Your objective:
From the first line to the last, transcribe the data exactly and skip the pictures.

Provided entries:
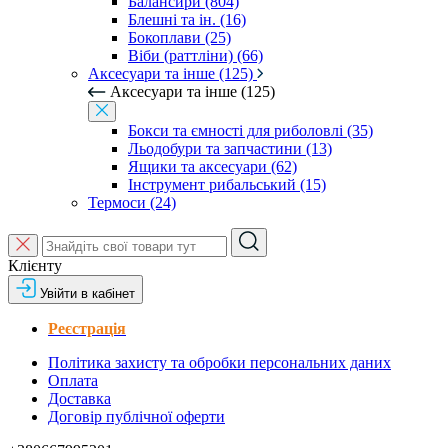
Балансири (804)
Блешні та ін. (16)
Бокоплави (25)
Віби (раттліни) (66)
Аксесуари та інше (125)
Аксесуари та інше (125)
Бокси та ємності для риболовлі (35)
Льодобури та запчастини (13)
Ящики та аксесуари (62)
Інструмент рибальський (15)
Термоси (24)
Клієнту
Увійти в кабінет
Реєстрація
Політика захисту та обробки персональних даних
Оплата
Доставка
Договір публічної оферти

Exercise result:
Балансири (804)
Блешні та ін. (16)
Бокоплави (25)
Віби (раттліни) (66)
Аксесуари та інше (125)
Аксесуари та інше (125)
Бокси та ємності для риболовлі (35)
Льодобури та запчастини (13)
Ящики та аксесуари (62)
Інструмент рибальський (15)
Термоси (24)
Клієнту
Увійти в кабінет
Реєстрація
Політика захисту та обробки персональних даних
Оплата
Доставка
Договір публічної оферти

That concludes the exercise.